Sunday, 20 September 2009

19.09.09 ‘Reality Tour’ Arequipa

Miguel, our Reality Tour guide, was a shanty town kid and is now a sociologist specialising in the politics and social circumstances of the poor people of Peru. He started up the ‘Reality Tour’ three years ago in order to tell the other story of Peru, the side of the country people don’t normally see or choose not to see. The story of the poor people and how they live day to day. We visit a stone mine in the outskirts of the city where many families work on a daily basis cutting and chipping out bricks for the house builders of the city. The volcanic stone is soft and therefore can only be worked by hand, not machine. Entire families, husband, wife and children as young as six work 12 hour days here making only 1 sole per brick (equivalent to 20p). It takes them 1 hour to make 1 brick so they manage to make only 12 soles a day (£2.40). They ‘hire’ part of the stone cliff face for 50 soles a year and it’s theirs to work, however they have to break away large chunks of the rock first which can be very dangerous as they have no safe tools. Miguel tells us that on several occasions he has made the decision to ‘kidnap’ children from the mine to send to the army. At first I am appalled at the thought of him taking these children away from their parents without their consent but, when he explains that in the army the children have the chance to learn many skills and that they want to leave the mine, I am a little more understanding. When they have completed their training, they can then find a better job and contribute to their parents again.
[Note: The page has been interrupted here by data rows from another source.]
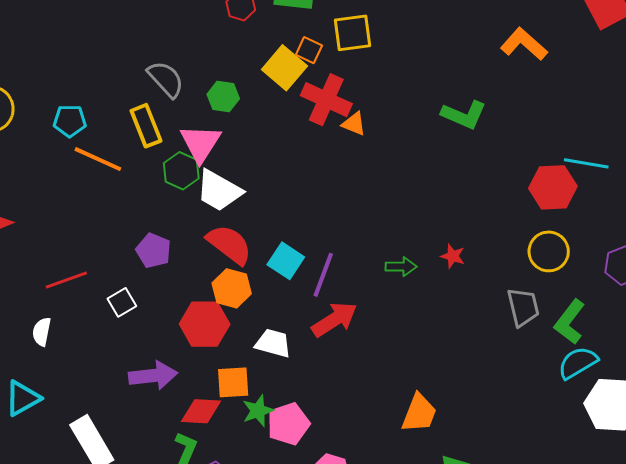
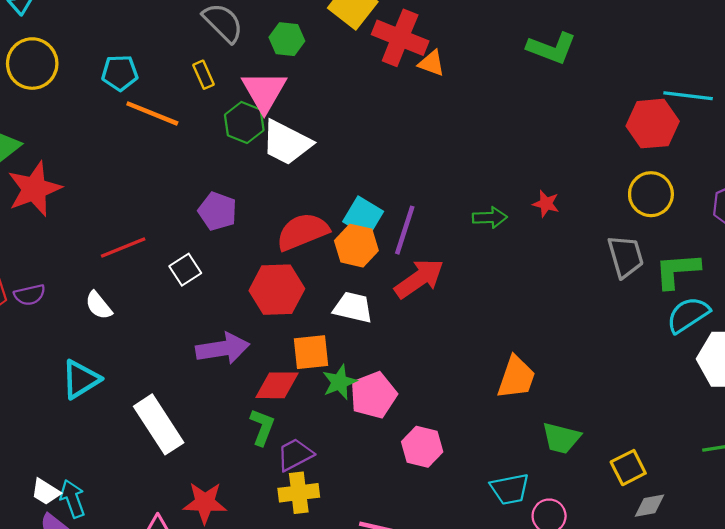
yellow rectangle: (146, 126) -> (204, 75), size x0.6
red semicircle: (229, 244) -> (303, 232), moved, turned -57
orange hexagon: (232, 288) -> (356, 246), moved
green L-shape: (570, 322) -> (677, 270), turned 51
white semicircle: (42, 332) -> (99, 305), turned -48

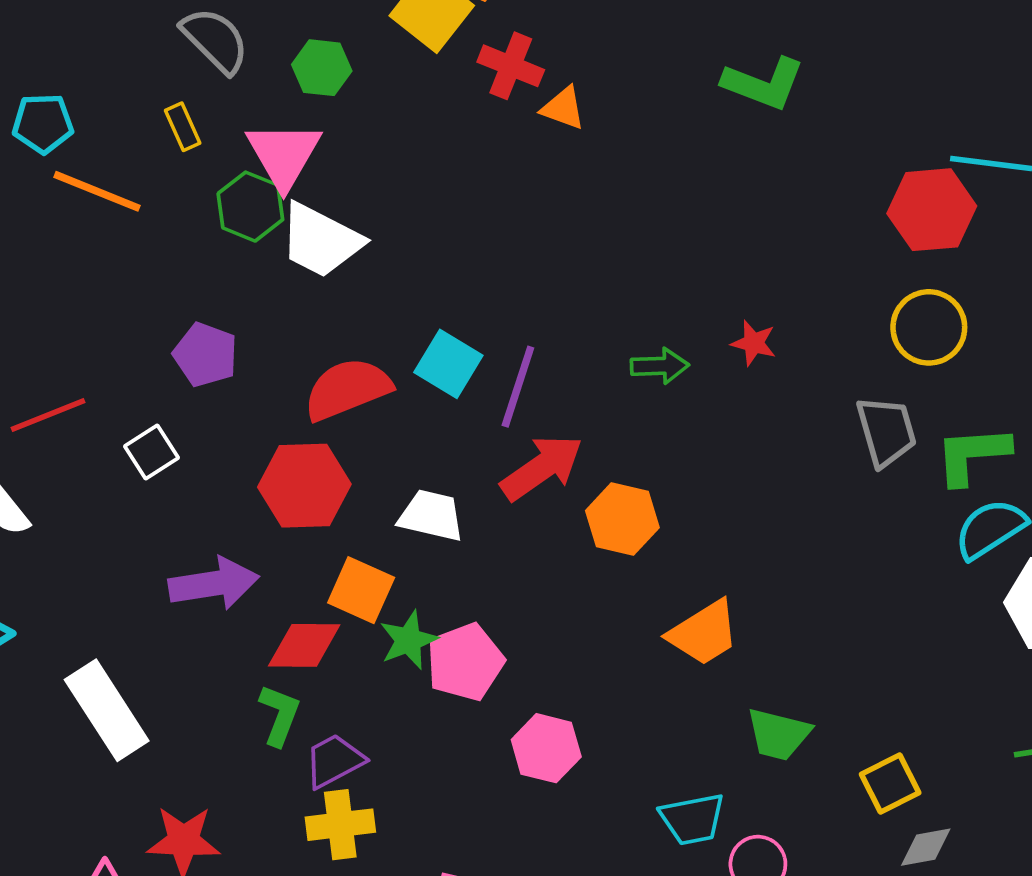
red cross: (400, 38) -> (511, 66), size x0.7
orange hexagon: (356, 246) -> (622, 519), moved
orange square: (311, 352) -> (361, 590), turned 30
orange trapezoid: (516, 377) -> (704, 633), turned 39

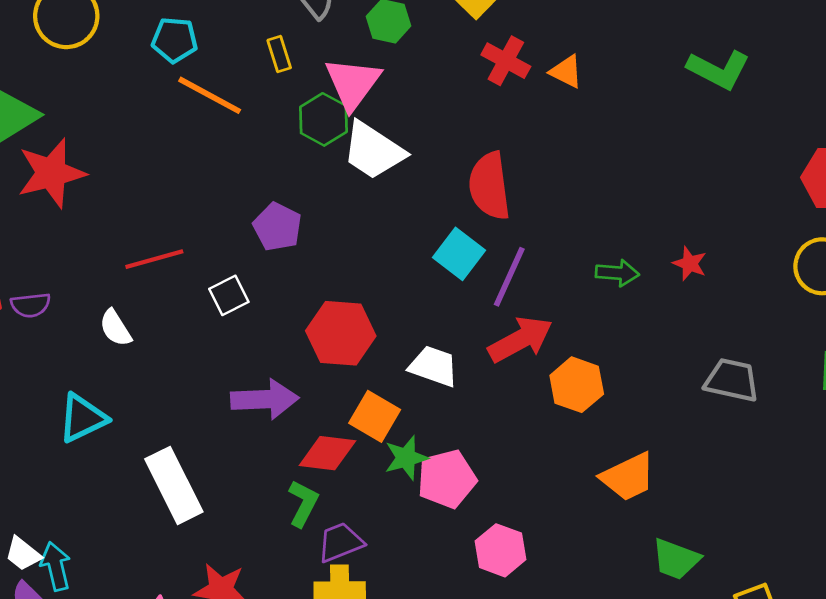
red cross: (511, 66) -> (506, 61), moved
red semicircle: (347, 389) -> (489, 186), moved, turned -82
gray trapezoid: (886, 431) -> (732, 380), moved, turned -68

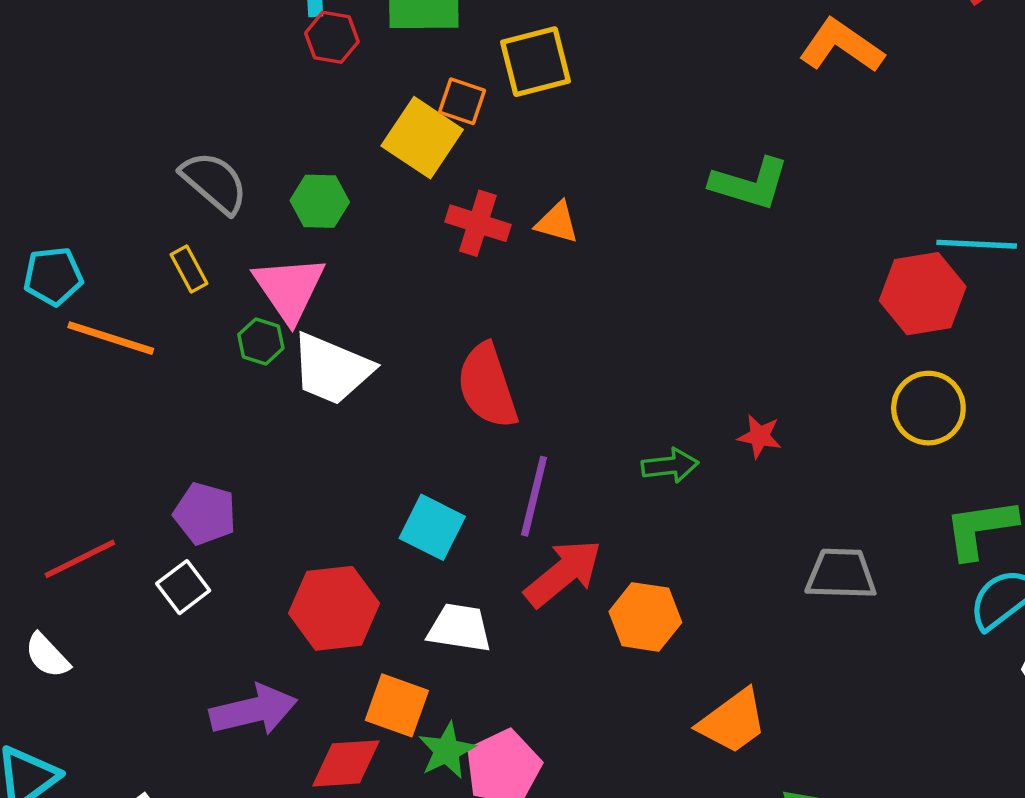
green hexagon: (323, 119) -> (261, 341), size x0.7
purple pentagon: (277, 227) -> (205, 514), moved
cyan square: (459, 254) -> (432, 527), moved

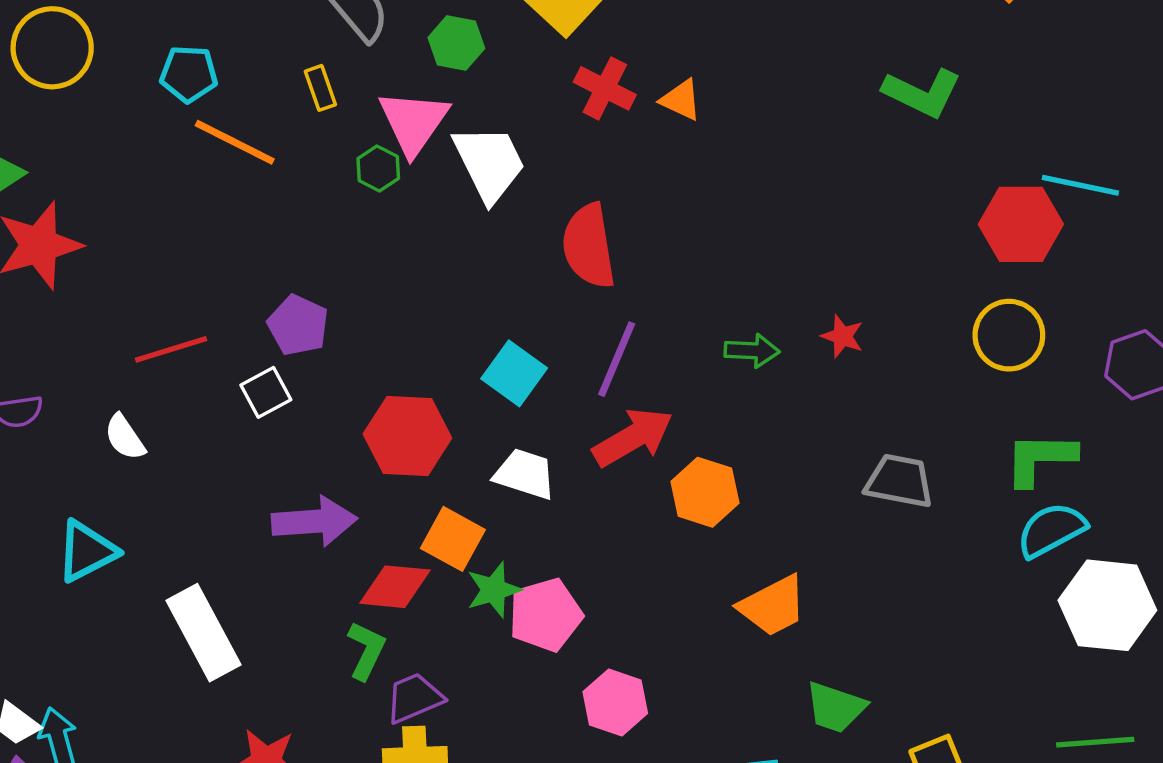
green L-shape: (750, 184) -> (922, 93), moved
white trapezoid: (332, 369) -> (489, 163), moved, turned -148

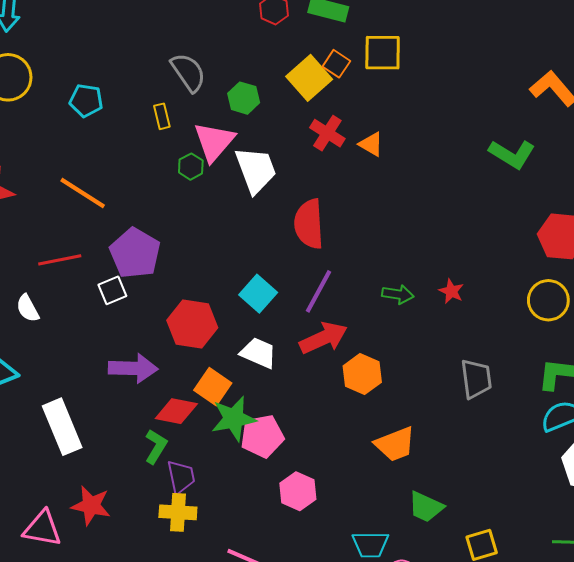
orange line: (235, 142) -> (83, 193), moved
purple pentagon: (298, 325) -> (135, 253), size x1.4
gray trapezoid: (899, 481) -> (476, 379), turned 66
green star: (494, 590) -> (234, 419), size x1.4
purple trapezoid: (414, 698) -> (181, 477), turned 96

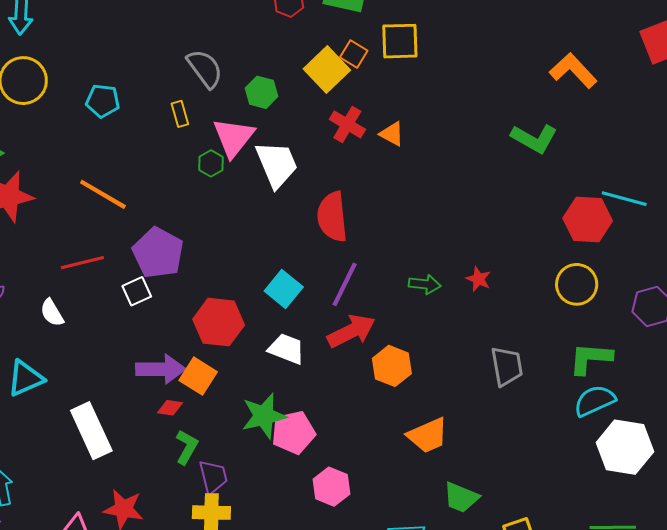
orange square: (213, 387) -> (198, 376), moved
red diamond: (176, 411) -> (170, 408), moved, size x0.6

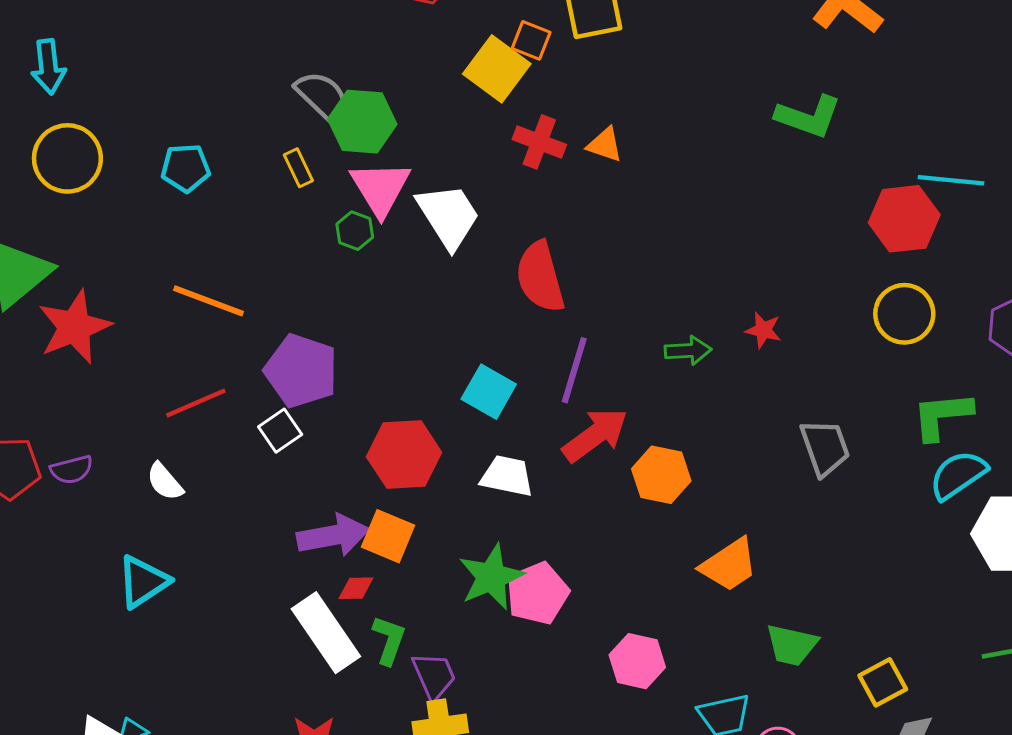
green hexagon: (262, 92) -> (362, 122), moved, size x1.4
white rectangle: (91, 431) -> (326, 633), moved
pink hexagon: (331, 487) -> (637, 661), moved

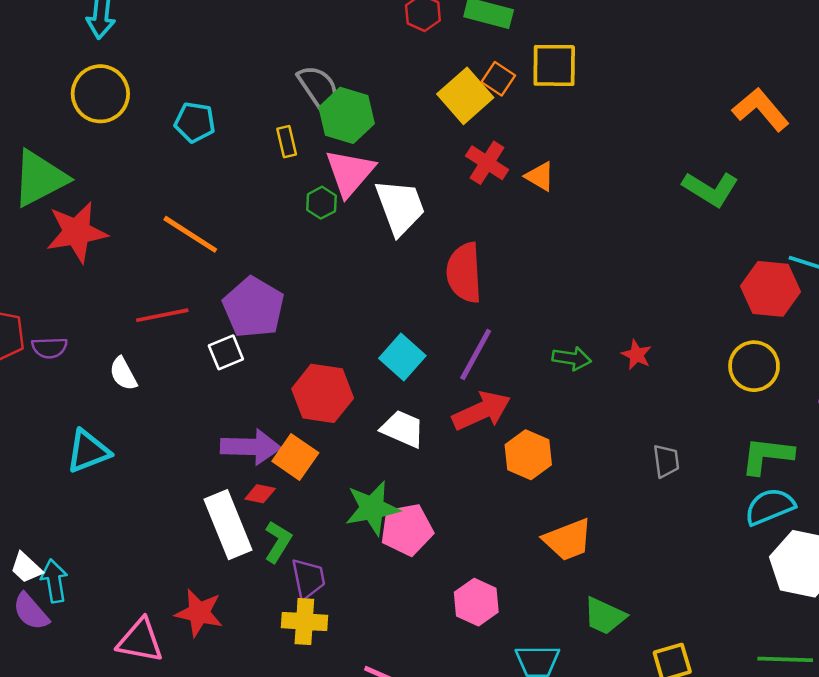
gray trapezoid: (825, 447) -> (666, 461), size x0.7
Miguel tells us that many Peruvians live on a ‘what I make today will feed me tomorrow’ way of surviving. We pass hoards of young men and women standing by the side of the road and he explains they are what’s called ‘daily workers’. They have no job but they come here every day to wait for work. Someone may need their house cleaning so they will stop by the side of the road and barter a price between the workers. One worker will offer 4 soles to clean, another will undercut and say 3 soles, so you can see, they are desperate and will work for virtually nothing. They are illegal workers who are adamant that their hard earned cash does not go to the state in taxes.
We continue to the shanty town where many mountain people live, who have been forced from their homes in the hills because of the threat of violence by terrorists. About twenty years ago there were many terrorists who targeted the mountain people, as they knew that these people had no say in the running of the country. The government simply forgot about the jungle and mountain dwellers, so when the terrorists offered them a voice, saying they would represent them and get justice for them, they greeted them with open arms. It was only when they started recruiting their children to train as terrorists, and would kill them if they refused, that the people began to realise it was not safe to stay there. They chose to move to the towns because there were more police and therefore a safer place for them to live.
One project which has proved a great success is the community soup kitchen and creche we visited. Widows from the mountains needed a place for their children to play while they looked for work in the city so they each contributed 20 soles and set up the creche which soon developed into a restaurant to feed the community. Every day the women journey to the markets in town to buy the produce (they have no refrigeration) to cook for the lunch. Children are fed first, then pregnant ladies and anyone with disabilities, then everyone else. It costs 2.50 soles for adults and 1.50 soles if you’re pregnant or disabled. They charge because, as Miguel explains, it’s not a good idea to give it out for free, and they merely want to break even, so any money they make goes directly to buy the food the next day. It is an example of a local community project which works and according to Miguel, this is the way people can help themselves out of poverty, on a local level. I try to ask about bigger organisations and whether I should donate to them, but he shoots me down saying they are not a good idea, as they don’t spend the money correctly. He believes the people need to do it themselves and prove they can to the rest of the world. If we give money in the wrong way, it will only be used for the wrong things, drink, drugs etc. I am a little confused but I’m very glad to have heard his viewpoint.